◆ **TASK REQUIREMENTS**
Using the records below, write out again exactly the lines that begin at the line containing "Qui sommes-nous ?" and end at the line containing "Lulu-Berlu en Vidéo", and no other lines.

◆ **GIVEN RECORDS**
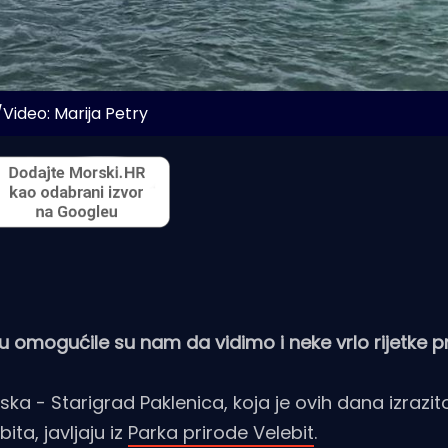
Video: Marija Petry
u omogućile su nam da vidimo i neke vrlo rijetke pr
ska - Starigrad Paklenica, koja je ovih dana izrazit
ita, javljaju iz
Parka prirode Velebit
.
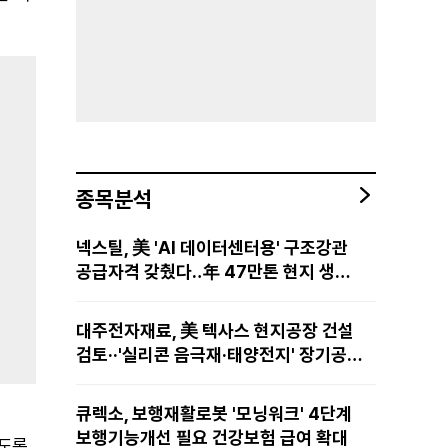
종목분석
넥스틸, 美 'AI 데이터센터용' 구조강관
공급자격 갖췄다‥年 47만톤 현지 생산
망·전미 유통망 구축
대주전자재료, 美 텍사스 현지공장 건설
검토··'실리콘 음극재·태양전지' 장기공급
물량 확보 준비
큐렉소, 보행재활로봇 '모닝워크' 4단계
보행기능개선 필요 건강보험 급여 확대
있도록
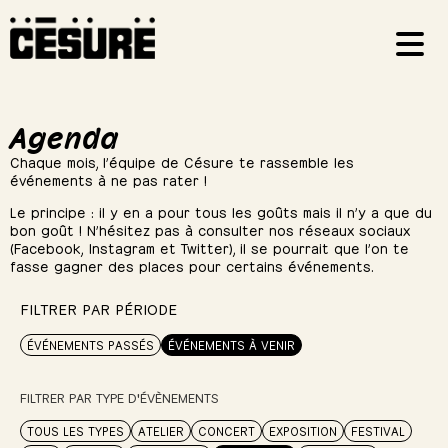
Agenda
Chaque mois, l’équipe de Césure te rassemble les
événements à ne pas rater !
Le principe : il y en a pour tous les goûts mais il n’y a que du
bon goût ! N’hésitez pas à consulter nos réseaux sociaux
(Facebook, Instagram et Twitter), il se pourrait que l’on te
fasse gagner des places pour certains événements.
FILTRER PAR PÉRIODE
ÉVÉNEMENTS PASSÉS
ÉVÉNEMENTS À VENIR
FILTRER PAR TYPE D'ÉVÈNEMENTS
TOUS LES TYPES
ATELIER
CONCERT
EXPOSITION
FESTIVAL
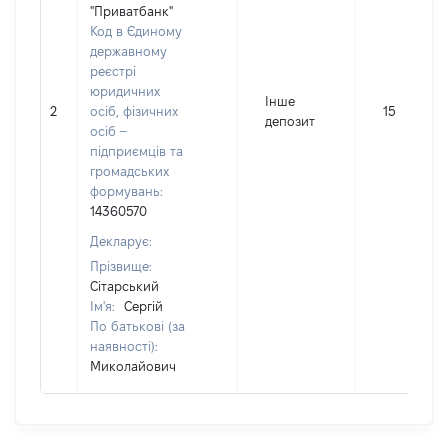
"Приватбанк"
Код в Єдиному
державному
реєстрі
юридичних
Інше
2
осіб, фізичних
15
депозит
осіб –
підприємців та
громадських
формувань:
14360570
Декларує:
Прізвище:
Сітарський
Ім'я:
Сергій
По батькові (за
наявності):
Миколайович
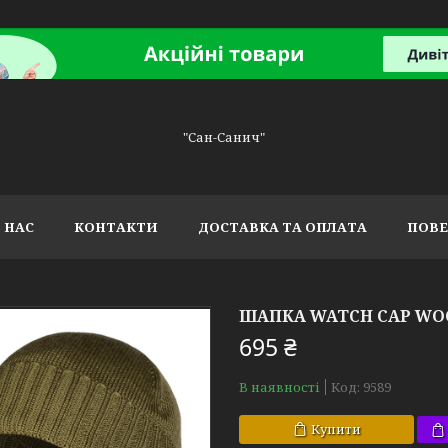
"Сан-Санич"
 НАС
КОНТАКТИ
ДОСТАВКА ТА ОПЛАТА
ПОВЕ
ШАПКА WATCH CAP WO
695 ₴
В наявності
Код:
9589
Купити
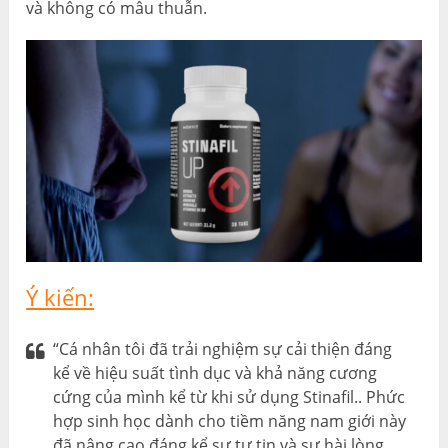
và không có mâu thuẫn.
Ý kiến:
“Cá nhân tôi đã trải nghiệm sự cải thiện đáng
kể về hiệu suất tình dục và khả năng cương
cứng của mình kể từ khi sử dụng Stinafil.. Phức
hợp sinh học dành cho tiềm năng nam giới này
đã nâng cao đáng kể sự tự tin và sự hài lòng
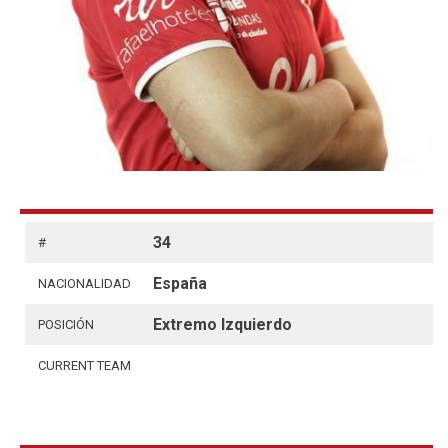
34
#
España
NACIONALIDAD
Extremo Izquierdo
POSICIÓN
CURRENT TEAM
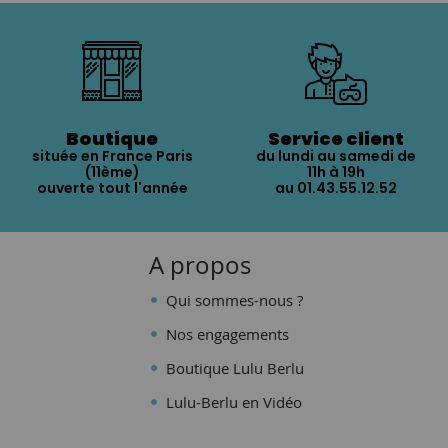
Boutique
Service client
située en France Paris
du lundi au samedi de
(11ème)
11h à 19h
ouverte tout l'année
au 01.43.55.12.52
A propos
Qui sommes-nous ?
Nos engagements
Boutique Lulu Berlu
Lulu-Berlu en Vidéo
...
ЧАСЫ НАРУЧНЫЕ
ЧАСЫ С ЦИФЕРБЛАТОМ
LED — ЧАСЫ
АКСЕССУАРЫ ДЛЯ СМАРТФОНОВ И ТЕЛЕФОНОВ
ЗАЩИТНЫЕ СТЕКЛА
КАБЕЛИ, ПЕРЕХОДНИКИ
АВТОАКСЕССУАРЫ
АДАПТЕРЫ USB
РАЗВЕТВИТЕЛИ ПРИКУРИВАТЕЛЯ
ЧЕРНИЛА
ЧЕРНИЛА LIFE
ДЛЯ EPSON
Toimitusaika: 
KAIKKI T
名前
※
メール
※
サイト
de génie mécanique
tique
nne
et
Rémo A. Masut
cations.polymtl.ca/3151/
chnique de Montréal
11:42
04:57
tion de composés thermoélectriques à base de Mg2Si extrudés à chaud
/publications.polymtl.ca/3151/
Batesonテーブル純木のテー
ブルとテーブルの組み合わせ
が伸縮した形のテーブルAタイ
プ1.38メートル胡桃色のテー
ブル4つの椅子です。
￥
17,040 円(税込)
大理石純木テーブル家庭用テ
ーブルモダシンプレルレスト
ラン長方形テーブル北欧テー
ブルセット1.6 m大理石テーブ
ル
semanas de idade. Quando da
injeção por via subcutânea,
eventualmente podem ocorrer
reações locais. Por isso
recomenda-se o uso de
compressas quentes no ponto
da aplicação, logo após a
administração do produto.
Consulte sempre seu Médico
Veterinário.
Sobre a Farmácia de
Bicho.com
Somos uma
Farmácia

◆ **OUTPUT FOR THIS EXERCISE**
Qui sommes-nous ?
Nos engagements
Boutique Lulu Berlu
Lulu-Berlu en Vidéo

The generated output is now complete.